CHANCE: Yes, that's right. That's certainly what we've been hearing from the reports. What they've indicated to other reporters as they were taken out of Iraq that it was that individual, Warrant Officer David Williams, the pilot of the Apache helicopter gunship, that very much took the lead. He was certainly the most senior figure, military figure, amongst the seven held in captivity by their Iraqi guards.

And so, it fell to him the responsibility to sort of represent their interests, arguing for them -- I remember reading -- to be moved to a safer location. When they were sort of held down in an Iraqi prison, they could hear coalition bombs exploding very close by, obviously very concerned that they would be hit by one of those bombs, because obviously the coalition didn't know exactly where they would be.

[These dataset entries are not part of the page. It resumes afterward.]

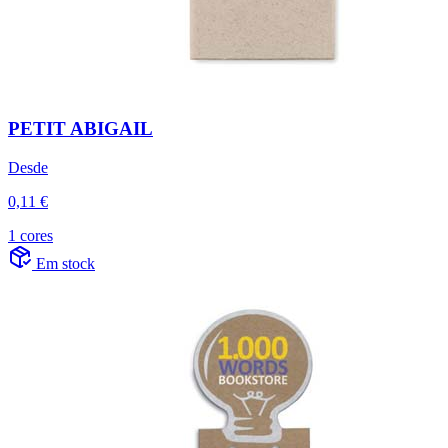
PETIT ABIGAIL
Desde
0,11 €
1 cores
Em stock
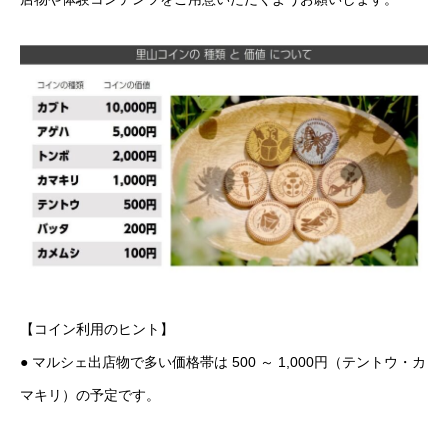
【コイン利用のヒント】
● マルシェ出店物で多い価格帯は 500 ～ 1,000円（テントウ・カ
マキリ）の予定です。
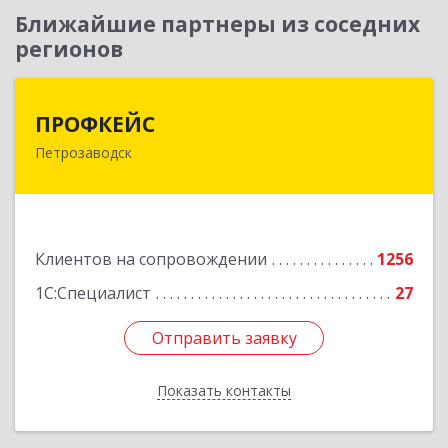
Ближайшие партнеры из соседних
регионов
ПРОФКЕЙС
ПРОФКЕЙС
Петрозаводск
185035, Карелия Респ, Петрозаводск г, Красная
ул, дом № 10
Подробнее
Клиентов на сопровождении
1256
1С:Специалист
27
Отправить заявку
Отправить заявку
Показать контакты
Назад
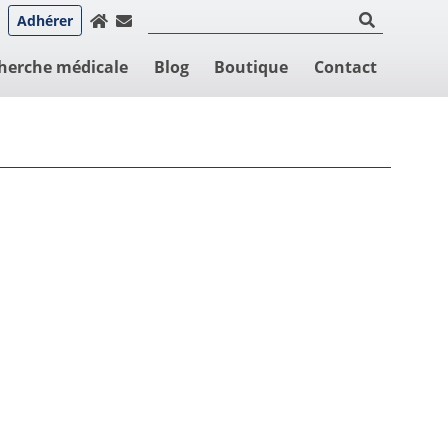
Adhérer
herche médicale
Blog
Boutique
Contact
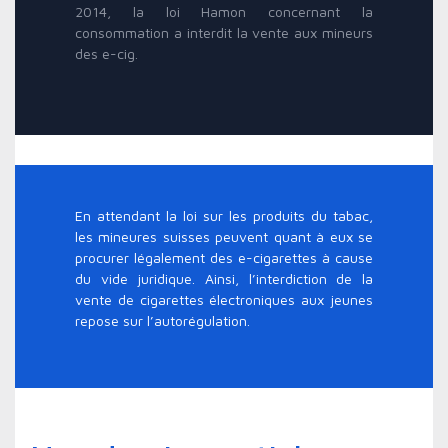
2014, la loi Hamon concernant la
consommation a interdit la vente aux mineurs
des e-cig.
En attendant la loi sur les produits du tabac,
les mineures suisses peuvent quant à eux se
procurer légalement des e-cigarettes à cause
du vide juridique. Ainsi, l’interdiction de la
vente de cigarettes électroniques aux jeunes
repose sur l’autorégulation.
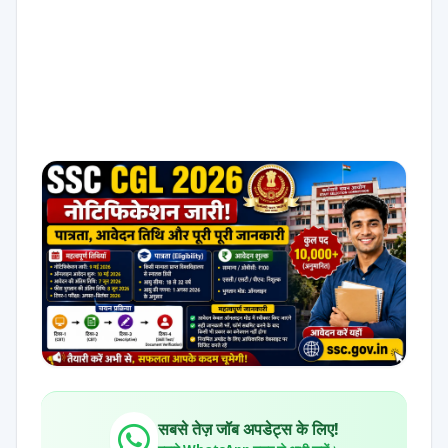
सबसे तेज़ जॉब अपडेट्स के लिए!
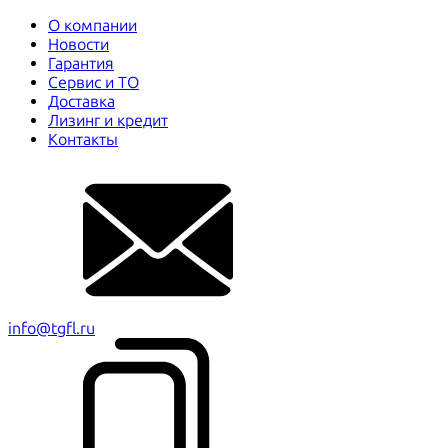
О компании
Новости
Гарантия
Сервис и ТО
Доставка
Лизинг и кредит
Контакты
info@tgfl.ru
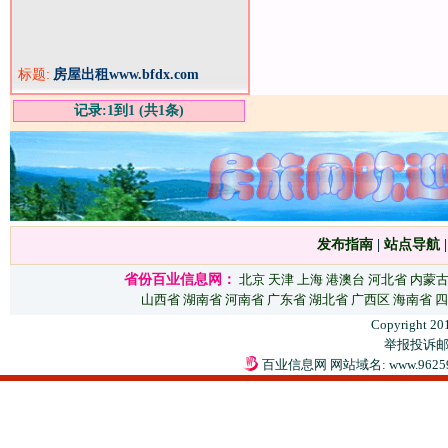
标题:
房屋出租www.bfdx.com
记录:1到1 (共1条)
发布指南
|
站点导航
省份百业信息网：
北京
天津
上海
港澳台
河北省
内蒙
山西省
湖南省
河南省
广东省
湖北省
广西区
海南省
四
Copyright 20
举报投诉邮箱：
百业信息网 网站域名: www.9625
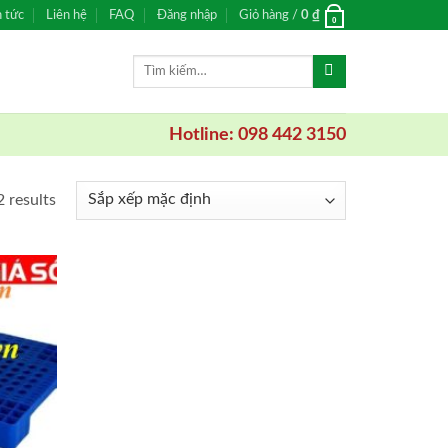
n tức
Liên hệ
FAQ
Đăng nhập
Giỏ hàng /
0
₫
0
Tìm
kiếm:
Hotline: 098 442 3150
2 results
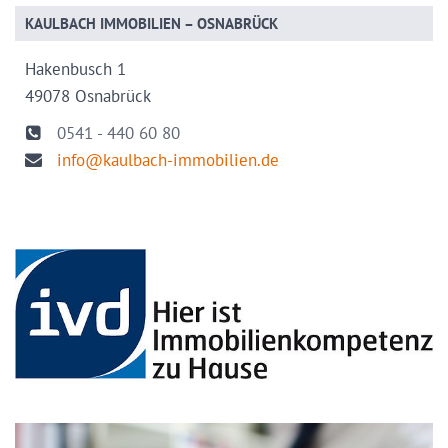
KAULBACH IMMOBILIEN – OSNABRÜCK
Hakenbusch 1
49078 Osnabrück
0541 - 440 60 80
info@kaulbach-immobilien.de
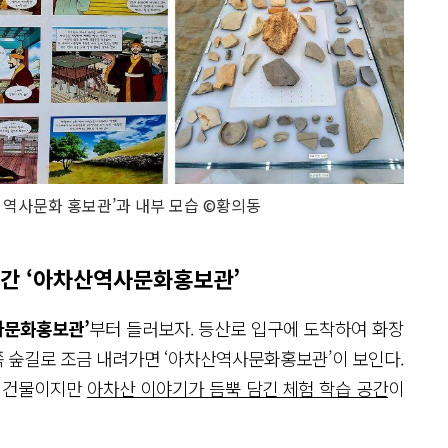
 역사문화 홍보관’과 내부 모습 ©황의동
공간 ‘아차산역사문화홍보관’
사문화홍보관’
부터 들러보자. 등산로 입구에 도착하여 화장
 숲길로 조금 내려가면 ‘아차산역사문화홍보관’이 보인다.
목조 건물이지만
아차산 이야기가 듬뿍 담긴 체험 학습 공간
이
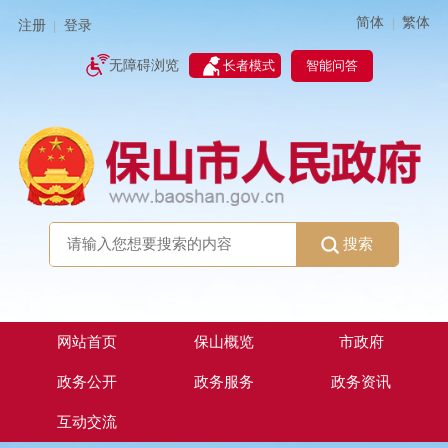
简体
繁体
|
注册
登录
|
智能问答
无障碍浏览
长者模式
搜索
网站首页
保山概览
市政府
政务公开
政务服务
政务资讯
互动交流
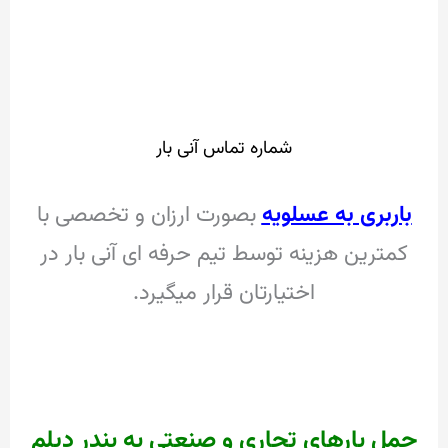
شماره تماس آنی بار
باربری به عسلویه
بصورت ارزان و تخصصی با
کمترین هزینه توسط تیم حرفه ای آنی بار در
اختیارتان قرار میگیرد.
حمل بارهای تجاری و صنعتی به بندر دیلم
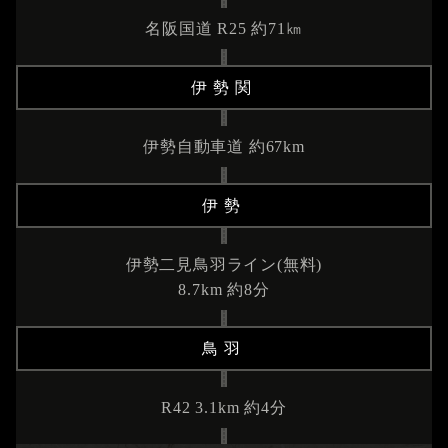
名阪国道 R25 約71㎞
伊勢関
伊勢自動車道 約67km
伊勢
伊勢二見鳥羽ライン(無料)
8.7km 約8分
鳥羽
R42 3.1km 約4分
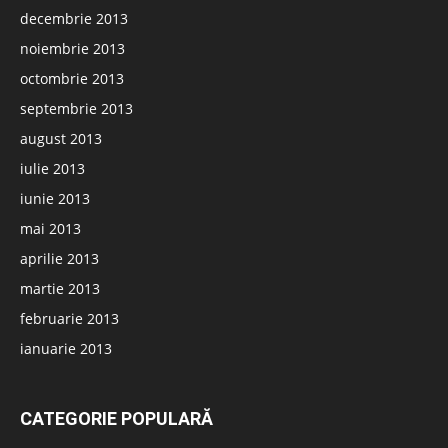
decembrie 2013
noiembrie 2013
octombrie 2013
septembrie 2013
august 2013
iulie 2013
iunie 2013
mai 2013
aprilie 2013
martie 2013
februarie 2013
ianuarie 2013
CATEGORIE POPULARĂ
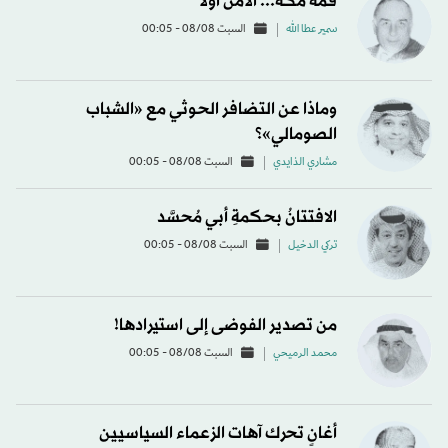
قمة مكة... الأمن أولاً
سمير عطا الله
السبت 08/08 - 00:05
وماذا عن التضافر الحوثي مع «الشباب
الصومالي»؟
مشاري الذايدي
السبت 08/08 - 00:05
الافتتانُ بحكمةِ أبي مُحسَّد
تركي الدخيل
السبت 08/08 - 00:05
من تصدير الفوضى إلى استيرادها!
محمد الرميحي
السبت 08/08 - 00:05
أغانٍ تحرك آهات الزعماء السياسيين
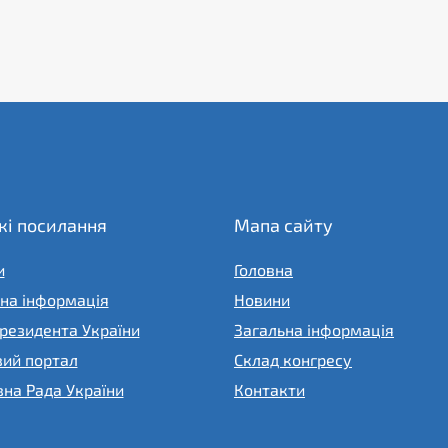
і посилання
Мапа сайту
и
Головна
на інформація
Новини
резидента України
Загальна інформація
вий портал
Склад конгресу
на Рада України
Контакти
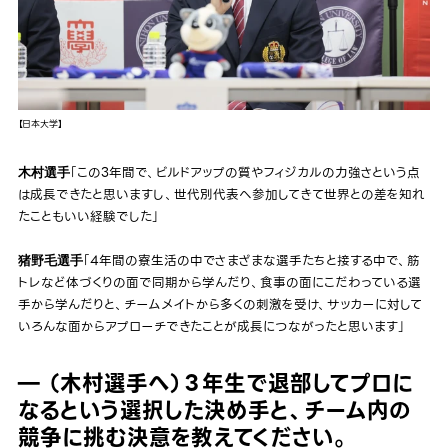
【日本大学】
「この3年間で、ビルドアップの質やフィジカルの力強さという点
木村選手
は成長できたと思いますし、世代別代表へ参加してきて世界との差を知れ
たこともいい経験でした」
「4年間の寮生活の中でさまざまな選手たちと接する中で、筋
猪野毛選手
トレなど体づくりの面で同期から学んだり、食事の面にこだわっている選
手から学んだりと、チームメイトから多くの刺激を受け、サッカーに対して
いろんな面からアプローチできたことが成長につながったと思います」
― （木村選手へ）３年生で退部してプロに
なるという選択した決め手と、チーム内の
競争に挑む決意を教えてください。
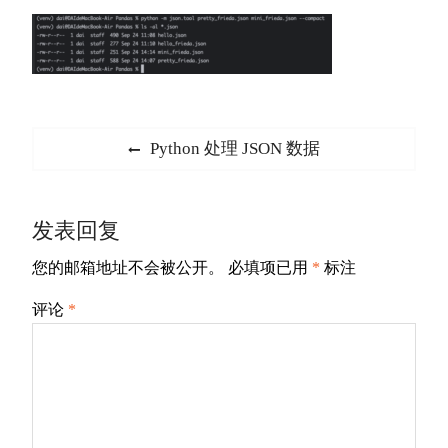
文
Previous
Python 处理 JSON 数据
章
post:
导
发表回复
航
您的邮箱地址不会被公开。
必填项已用
*
标注
评论
*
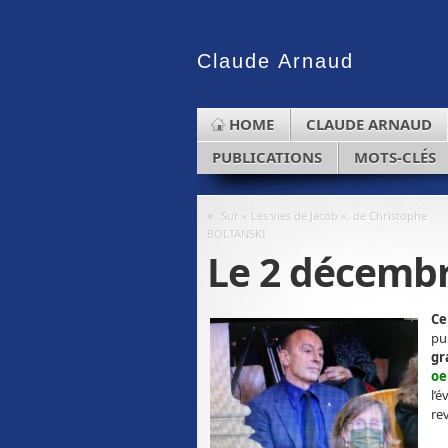
Claude
Arnaud
HOME
CLAUDE ARNAUD
PUBLICATIONS
MOTS-CLÉS
«
Sur « Les vies de Jacob », de Christophe
BOLTANSKI
Le 2 décembre
Ce
pu
gr
oe
l’é
re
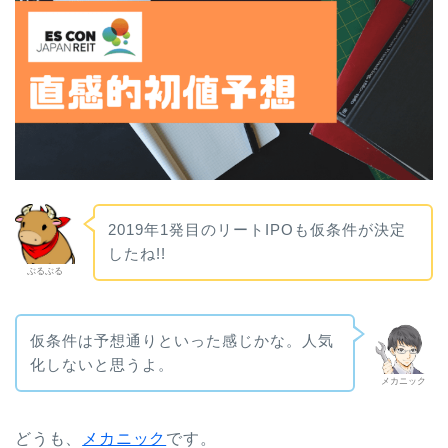
2019年1発目のリートIPOも仮条件が決定
したね!!
ぶるぶる
仮条件は予想通りといった感じかな。人気
化しないと思うよ。
メカニック
どうも、
メカニック
です。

He asked to be moved to a safer location, was rebuffed initially, but apparently as time wore on, we hear the guards became more and more sympathetic, the guards changed from Iraqi military officers to Iraqi police. And even at some point, the last guards that they were under used their own money to buy food and medicine to make sure they were kept in as good a condition as possible under the circumstances in Iraq. And they certainly have indicated that they don't hold any grudges against at least those last guards that they came under the guard of.

COSTELLO: Yes, I'm sure they have much more to say. I heard that shouted question about, how did they feel about their captors? And of course, they couldn't answer that right now.

When will they be back in the States? We understand they may be back as soon as tomorrow.

CHANCE: Well, that's our understanding, too, and it's certainly the indication that we've been getting from their families. But those families haven't come out openly and said that. Certainly the military officials here in Landstuhl, Germany have not been categorical about when they'll be going back, but you know, there are flights back to the States on Saturday from the Ramstein U.S. Air Force Base a short distance from here. It's usually the day they go back on, and as you can see, you know, they're in physically good shape. There doesn't seem to be any obvious reason, to us at least, of why they should be kept here any longer.

But again, there's been no official announcement at this stage, at least from here, about when they'll be going home.

COSTELLO: Understand. Thanks for bringing that to us. Matthew Chance live in Landstuhl, Germany this morning.